Car design is also focusing on integrating into our digital lives. All auto manufacturers, expect Toyota, offer Apple Play and Android Auto connectivity. The next design wave will link our cars with artificial devices like Amazon’s Alexa.
Growing use of electric drive trains
Increasingly, our cars will have electrified drive trains.
Hybrid electric drive trains are the first generation of vehicle electrification. Most of us think Prius and fuel economy. That is about to change. The combination of electric motors and combustion engines generates both superior torque and horsepower.
Since 2014, hybrid engines have been used in Formula One. Two electric motors, plus a combustion engine, achieves 760 horsepower, 35% increased fuel efficiency and blazing speeds. It is this type of technology that is being used in the 573 horsepower Acura NSX. This sports car gets 21 city MPG while delivering a blistering 3.1 second 0-60 time.
The Toyota RAV4 Hybrid is a great test drive to see why hybrid drive trains should be in your future. The EPA estimates this five seat, four wheel drive, SUV can achieve 34 city and 30 highway gas mileage. That is best in class. What is stunning is its acceleration. This SUV, with its four cylinder combustion engine and electric motors, leaps up a highway ramp.
GM Chevy Bolt breaks electric car barriers
The GM Chevy Bolt is the first breakthrough electric car. It is affordable, has a 238 mile range on a full battery charge, seats four in contour seats, comes with a digital display that rivals your iPad and is fast!
The Bolt won Motor Trend’s Car of the Year because it is a game changer. I drove one over a mountain range separating Oceanside California and Palm Desert. No other electric car other than the $100,000 Tesla S could have done that. Importantly, the wonderfully equipped Bolt I was test driving costed $30,000 after tax rebates.
The Bolt is the best commuter vehicle sold in America. At 75 cents per gasoline gallon equivalent, no combustion engine car can touch it on fuel costs.
You can drive the Bolt using just the accelerator thanks to the vehicle’s smart regenerative braking system. That sounds crazy, but after five minutes it becomes second nature. This system is a tension-reducing miracle for rush hour driving. When traffic congestion finally opens up, one touch of accelerator will push you forward at the speed of electrons.
Importantly, the Bolt is the first affordable solution to range anxiety. Most commuters will drive all week on a full battery charge. A Level Two home recharger will fill the battery overnight. For longer trips, the Bolt comes equipped to handle DC charging. I added 90 miles of range in around 30 minutes at one of California’s numerous public DC recharging stations.
Nissan Leaf is an affordable electric car choice
When I first drove the Nissan Leaf in 2011 it was a technology breakthrough. I loved everything about the car except its approximately 60 mile driving range. No matter how hard I tried to convince myself that I had enough electricity for that day’s driving, I was constantly worrying about running our of energy.
Today, the Nissan Leaf has a 100+ mile range.

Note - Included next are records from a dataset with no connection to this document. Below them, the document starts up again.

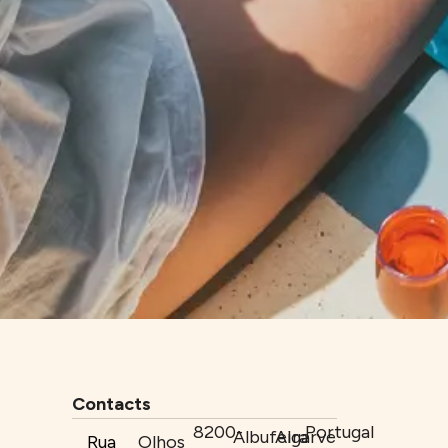
Contacts
8200-
Portugal
Albufeira
Algarve
Rua
Olhos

Each night, a Leaf owner can plug in their car and then drive three times the average daily commute the next morning.
The Nissan Leaf is no longer the single option for electric vehicles with a 100 mile full battery driving range. There are now eight vehicles with this capability. They range from a small SUV to a BMW.
Your electric car future
Most of us are still not ready to buy an electric car. That might change with the launch of the Tesla Model 3. It has the Tesla S sexy design, a 200+ mile driving range and will cost around $30,000 after tax rebates. 600,000 Tesla 3s have been pre-ordered before the first test drive. That scale of sales success will be a game changer for how America views electric cars. It holds the potential of demonstrating that electric cars are affordable, fast, fun and cool.
The Tesla 3 could be what the iPhone was to Nokia. It could be the first car you buy designed as a consumer electronic device!